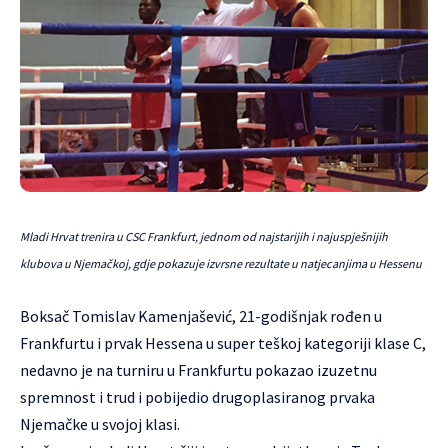
Mladi Hrvat trenira u CSC Frankfurt, jednom od najstarijih i najuspješnijih
klubova u Njemačkoj, gdje pokazuje izvrsne rezultate u natjecanjima u Hessenu
Boksač Tomislav Kamenjašević, 21-godišnjak rođen u
Frankfurtu i prvak Hessena u super teškoj kategoriji klase C,
nedavno je na turniru u Frankfurtu pokazao izuzetnu
spremnost i trud i pobijedio drugoplasiranog prvaka
Njemačke u svojoj klasi.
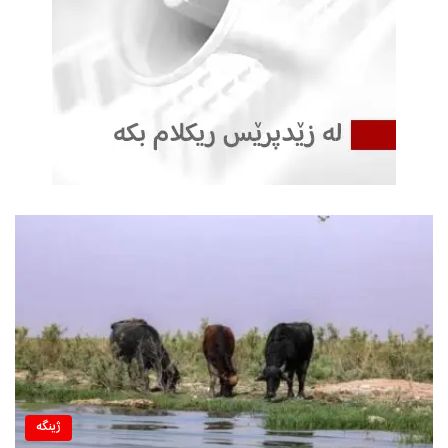
ژینگه‌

==========

The exercise is to copy out every line above that has the word "Frankfurtu" in it.

SOLUTION TO THIS PROBLEM
Frankfurtu i prvak Hessena u super teškoj kategoriji klase C,
nedavno je na turniru u Frankfurtu pokazao izuzetnu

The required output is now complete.